Nonetheless, the report said although countries in the region have made some strides in reducing the complexity and cost of regulatory processes, entrepreneurs across the region still contend with weak investor and property rights protections. With an average of 98 (out of 185) in the global ease of doing business ranking, the region still has much room to grow.
“The changes in the region suggest a renewed opportunity for governments to invest in governance structures and increase transparency in parallel with efforts to improve the business regulatory environment,” said Augusto Lopez-Claros, director of Global Indicators and Analysis, World Bank Group. “Moving to a system of more transparent, sensible and business-friendly rules will go a long way toward creating the conditions for more equitable economic growth and a faster pace of job creation.”
The region faces structural challenges that can impede private sector activity, the report noted. A history of government intervention has created more opportunities for rent seeking than for entrepreneurship. Firm surveys show that manufacturing firms as well as their managers are older on average than those in other regions, indicating weaker entry and exit mechanisms. Firm entry density in the Middle East and North Africa is among the lowest in the world.
Moreover, the region suffers from a crisis of governance and trust: businesses do not trust officials, and officials do not trust businesses.
Business managers in the region rank corruption, anticompetitive practices and regulatory policy uncertainty high on their list of concerns. At the same time 60 percent of public officials interviewed across the region perceive the private sector as rent seeking and corrupt. And banks cite lack of corporate transparency as among the main obstacles to extending more finance to small and medium-size enterprises.

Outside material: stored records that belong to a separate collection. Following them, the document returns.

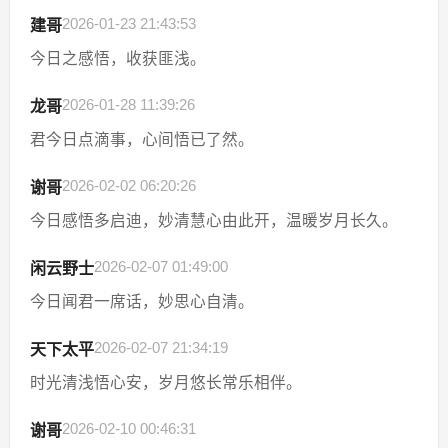
2026-01-23 21:43:53
建哥
今日之感悟，收获匪浅。
2026-01-28 11:39:26
龙哥
君今日点滴事，心间悟已了然。
2026-02-02 06:20:26
谢哥
今日感悟多启迪，妙清慧心由此开，温暖岁月长久。
2026-02-07 01:49:00
闲云野士
今日闻君一席话，妙思心自清。
2026-02-07 21:34:19
天下太平
时光清浅悟心安，岁月悠长常乐相伴。
2026-02-10 00:46:31
谢哥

Some governments in the region have tried to aggressively reform the business environment in the past, but have seen the impact of their efforts lessened by a lack of sustained commitment to in-depth changes and the related risk of upsetting the established order. A common view is that only connected entrepreneurs are successful, suggesting a dual set of rules with preferential treatment for those close to the ruling elites. This suggests a need for governments to invest in governance structures and increase transparency in parallel with efforts to improve the business regulatory environment.
Worldwide, the Central African Republic was ranked the worst country in the world for doing business.
Worldwide, economies at all income levels are narrowing the gap with the frontier on average — but low-income economies more so than high-income ones.
This is an important achievement. Indeed, while business regulatory practices in all lower income groups are converging toward those in high-income economies on average, low-income economies have reduced the gap the most, by 4 percentage points since 2005.
Lower-middle-income economies have closed the gap with high-income economies by 3 percentage points, and upper-middle-income economies by 2 percentage points.